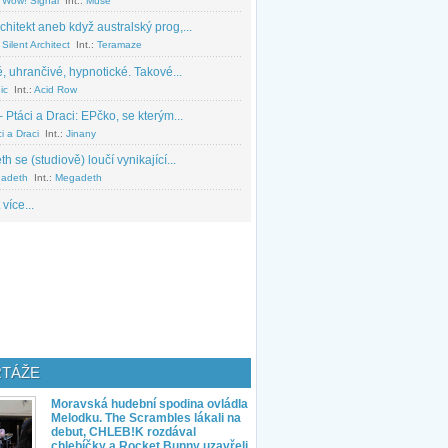
 Wow! Signal
Int.:
Muse
chitekt aneb když australský prog,...
Silent Architect
Int.:
Teramaze
, uhrančivé, hypnotické. Takové...
ic
Int.:
Acid Row
 Ptáci a Draci: EPčko, se kterým...
i a Draci
Int.:
Jinany
 se (studiově) loučí vynikající...
adeth
Int.:
Megadeth
 více...
TÁŽE
Moravská hudební spodina ovládla
Melodku. The Scrambles lákali na
debut, CHLEB!K rozdával
chlebíčky a Rocket Bunny uzavřeli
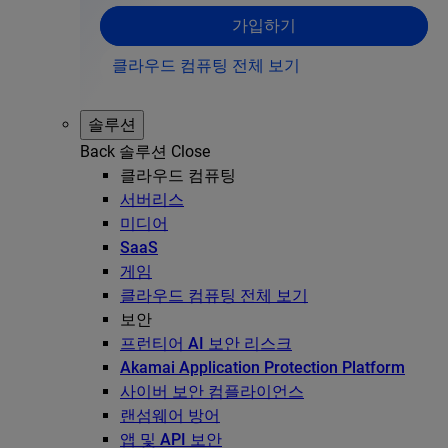
가입하기
클라우드 컴퓨팅 전체 보기
솔루션
Back
솔루션
Close
클라우드 컴퓨팅
서버리스
미디어
SaaS
게임
클라우드 컴퓨팅 전체 보기
보안
프런티어 AI 보안 리스크
Akamai Application Protection Platform
사이버 보안 컴플라이언스
랜섬웨어 방어
앱 및 API 보안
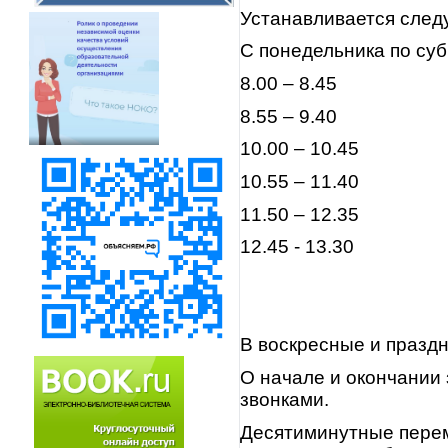
Устанавливается след
С понедельника по суб
8.00 – 8.45
8.55 – 9.40
10.00 – 10.45
10.55 – 11.40
11.50 – 12.35
12.45 - 13.30
В воскресные и праздн
О начале и окончании
звонками.
Десятиминутные пере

**Exercise description**
Would you return the material exactly, images excluded?

**Answer for the task**
 Wow! Signal
Int.:
Muse
chitekt aneb když australský prog,...
Silent Architect
Int.:
Teramaze
, uhrančivé, hypnotické. Takové...
ic
Int.:
Acid Row
 Ptáci a Draci: EPčko, se kterým...
i a Draci
Int.:
Jinany
 se (studiově) loučí vynikající...
adeth
Int.:
Megadeth
 více...
TÁŽE
Moravská hudební spodina ovládla
Melodku. The Scrambles lákali na
debut, CHLEB!K rozdával
chlebíčky a Rocket Bunny uzavřeli
가입하기
클라우드 컴퓨팅 전체 보기
솔루션
Back
솔루션
Close
클라우드 컴퓨팅
서버리스
미디어
SaaS
게임
클라우드 컴퓨팅 전체 보기
보안
프런티어 AI 보안 리스크
Akamai Application Protection Platform
사이버 보안 컴플라이언스
랜섬웨어 방어
앱 및 API 보안
Устанавливается след
С понедельника по суб
8.00 – 8.45
8.55 – 9.40
10.00 – 10.45
10.55 – 11.40
11.50 – 12.35
12.45 - 13.30
В воскресные и праздн
О начале и окончании
звонками.
Десятиминутные пере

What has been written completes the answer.